In the kitchenette, Danny rinsed the dust from an apple and walked into the living room, where he had half a mind to catch up on the investigation into the air-crash in Bavaria. But Duczyński had no television. The apartment was undecorated and almost empty. It looked like the inspector had moved in the previous week.
He moved to the balcony and ate the fruit as he considered the problem of Jem. A few minutes later, he found a pen and paper. He wrote on the reverse of a receipt:
Fine, Karel. I’ll look for her without your help. See you around, Danny.
He put the receipt on the telephone and opened the apartment door. He stopped on the threshold. The hallway was black and empty. Finding a hotel at this time of night would not be fun.
‘Fuck it.’
He closed the door and stole one of the pillows from Karel’s bed. On the rug in the living room, parallel to the coffee table, he stretched out. The pillow was feathered and double the English size, but he made himself comfortable enough.

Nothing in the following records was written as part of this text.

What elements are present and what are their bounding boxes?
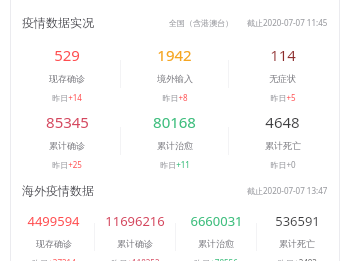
button[interactable]: 6660031 — [176, 212, 256, 261]
staticText: 境外输入 — [157, 73, 193, 84]
staticText: 114 — [270, 45, 296, 65]
staticText: 现存确诊 — [49, 73, 85, 84]
button[interactable]: 4648 — [229, 112, 336, 170]
button[interactable]: 4499594 — [13, 212, 94, 261]
staticText: 85345 — [46, 112, 89, 132]
staticText: 4648 — [265, 112, 300, 132]
button[interactable]: 海外疫情数据 — [0, 183, 350, 198]
staticText: 现存确诊 — [36, 238, 72, 249]
staticText: 4499594 — [27, 212, 80, 230]
button[interactable]: 1942 — [121, 45, 228, 103]
staticText: 昨日+25 — [52, 159, 82, 170]
staticText: 536591 — [275, 212, 320, 230]
staticText: 昨日+5 — [270, 92, 296, 103]
staticText: 昨日+78556 — [194, 257, 238, 261]
button[interactable]: 536591 — [257, 212, 337, 261]
button[interactable]: 114 — [229, 45, 336, 103]
button[interactable]: 11696216 — [95, 212, 175, 261]
button[interactable]: 85345 — [14, 112, 120, 170]
staticText: 累计死亡 — [265, 140, 301, 151]
staticText: 累计治愈 — [198, 238, 234, 249]
staticText: 累计确诊 — [49, 140, 85, 151]
staticText: 累计死亡 — [279, 238, 315, 249]
staticText: 昨日+0 — [270, 159, 296, 170]
staticText: 昨日+118252 — [111, 257, 160, 261]
staticText: 昨日+14 — [52, 92, 82, 103]
button[interactable]: 529 — [14, 45, 120, 103]
staticText: 全国（含港澳台） — [169, 18, 233, 28]
staticText: 11696216 — [105, 212, 165, 230]
staticText: 疫情数据实况 — [22, 15, 94, 30]
staticText: 80168 — [153, 112, 196, 132]
staticText: 截止2020-07-07 11:45 — [247, 17, 328, 28]
button[interactable]: 80168 — [121, 112, 228, 170]
staticText: 海外疫情数据 — [22, 183, 94, 198]
staticText: 529 — [54, 45, 80, 65]
staticText: 昨日+8 — [162, 92, 188, 103]
staticText: 昨日+11 — [160, 159, 190, 170]
button[interactable]: 疫情数据实况 — [0, 15, 350, 30]
staticText: 截止2020-07-07 13:47 — [247, 185, 328, 196]
staticText: 累计治愈 — [157, 140, 193, 151]
staticText: 累计确诊 — [117, 238, 153, 249]
staticText: 昨日+37214 — [32, 257, 76, 261]
staticText: 昨日+2482 — [278, 257, 317, 261]
staticText: 6660031 — [190, 212, 243, 230]
staticText: 无症状 — [269, 73, 296, 84]
staticText: 1942 — [157, 45, 192, 65]
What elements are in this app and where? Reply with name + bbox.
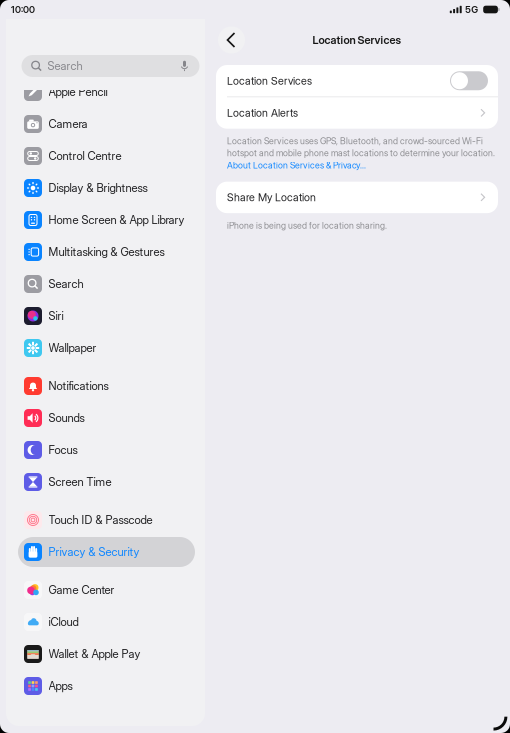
staticText: Location Services <box>312 33 402 47</box>
button[interactable]: Game Center <box>6 574 205 606</box>
staticText: Location Services uses GPS, Bluetooth, a… <box>227 136 483 146</box>
staticText: Camera <box>48 117 88 131</box>
staticText: Location Services <box>227 74 312 87</box>
staticText: Location Alerts <box>227 106 298 119</box>
staticText: Home Screen & App Library <box>48 213 184 227</box>
button[interactable]: Share My Location <box>216 182 498 213</box>
staticText: Wallpaper <box>48 341 96 355</box>
staticText: 5G <box>465 4 478 15</box>
staticText: Wallet & Apple Pay <box>48 647 140 661</box>
staticText: Notifications <box>48 379 108 393</box>
button[interactable]: Control Centre <box>6 140 205 172</box>
button[interactable]: About Location Services & Privacy... <box>227 160 366 171</box>
button[interactable]: Multitasking & Gestures <box>6 236 205 268</box>
button[interactable]: Apps <box>6 670 205 702</box>
staticText: Focus <box>48 443 78 457</box>
staticText: Apple Pencil <box>48 85 108 99</box>
button[interactable]: Notifications <box>6 370 205 402</box>
button[interactable]: Location Alerts <box>216 97 498 129</box>
staticText: Game Center <box>48 583 114 597</box>
staticText: 10:00 <box>11 4 35 15</box>
button[interactable]: Privacy & Security <box>6 536 205 568</box>
staticText: About Location Services & Privacy... <box>227 160 366 171</box>
staticText: Search <box>48 277 84 291</box>
staticText: Sounds <box>48 411 84 425</box>
staticText: Touch ID & Passcode <box>48 513 152 527</box>
button[interactable]: Wallpaper <box>6 332 205 364</box>
staticText: Control Centre <box>48 149 122 163</box>
button[interactable]: Touch ID & Passcode <box>6 504 205 536</box>
staticText: Privacy & Security <box>48 545 140 559</box>
staticText: iPhone is being used for location sharin… <box>227 220 387 231</box>
staticText: Search <box>48 59 82 73</box>
staticText: Multitasking & Gestures <box>48 245 164 259</box>
button[interactable]: Location Services <box>216 65 498 96</box>
staticText: Siri <box>48 309 64 323</box>
staticText: iCloud <box>48 615 78 629</box>
button[interactable]: Search <box>6 268 205 300</box>
staticText: Apps <box>48 679 72 693</box>
button[interactable]: Apple Pencil <box>6 76 205 108</box>
button[interactable]: Camera <box>6 108 205 140</box>
button[interactable]: Back <box>218 26 245 54</box>
button[interactable]: Home Screen & App Library <box>6 204 205 236</box>
button[interactable]: Display & Brightness <box>6 172 205 204</box>
button[interactable]: Screen Time <box>6 466 205 498</box>
button[interactable]: Search <box>22 55 200 77</box>
button[interactable]: Sounds <box>6 402 205 434</box>
button[interactable]: Siri <box>6 300 205 332</box>
staticText: Display & Brightness <box>48 181 148 195</box>
button[interactable]: iCloud <box>6 606 205 638</box>
staticText: Share My Location <box>227 191 316 204</box>
button[interactable]: Wallet & Apple Pay <box>6 638 205 670</box>
staticText: Screen Time <box>48 475 112 489</box>
staticText: hotspot and mobile phone mast locations … <box>227 148 495 158</box>
button[interactable]: Focus <box>6 434 205 466</box>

His back ached like it used to in the days when he sculled. The bachelor life alright.
In the Zoologischer Garten underground station, Jem stopped as she noticed two uniformed police officers twenty feet away from her. They were eating curried sausages near an information desk. She hid behind a postcard carousel, thinking, Don’t be so obvious… don’t be so… so fucking Clouseau. She felt the strain of predation, but its pressure could be transferred: it was potential energy, like that of a coiled spring, and when released she would launch and lose them all. Her eyes hurried over the options as they were served on the departure board. Three hours to Hamburg, door to the North Sea. Four hours to Cologne, the Rhineland city she had visited with her school as a teenager. Four hours to Frankfurt—a blank space on her internal map. Munich, six hours. But why limit herself to Germany? There were night trains to Scandinavia. In short hours, she might part the curtains in her sleeper compartment to view the sea beyond the Danish peninsula. What was that called? The Baltic? Scapa Flow?
‘Scarper,’ she said, testing the word.
She gave a euro to the woman who tended the ladies’ toilet. Inside, she found a disabled stall. Jem put her plastic bag on the cistern and dealt her tools across the seat: hair clips, plastic gloves, towels, and a hand mirror. She re-checked the chemical names on the reverse of the hair dye and asked Ego to reassure her that Wasserstoffperoxid was hydrogen peroxide and Ammoniaklösung ammonia. She smiled as she thought back to the girls in that crappy little hairdresser’s in Exeter.
Twenty minutes later—hair witchy black—she passed the cleaner and dropped a second euro on the plate. It would not cover the damage she had done to the sink. She put her prepaid mobile phone into a bin and bought a second, including a Bluetooth earpiece. She loaded the earpiece with a battery and slipped it over her ear, careful not to touch her hair.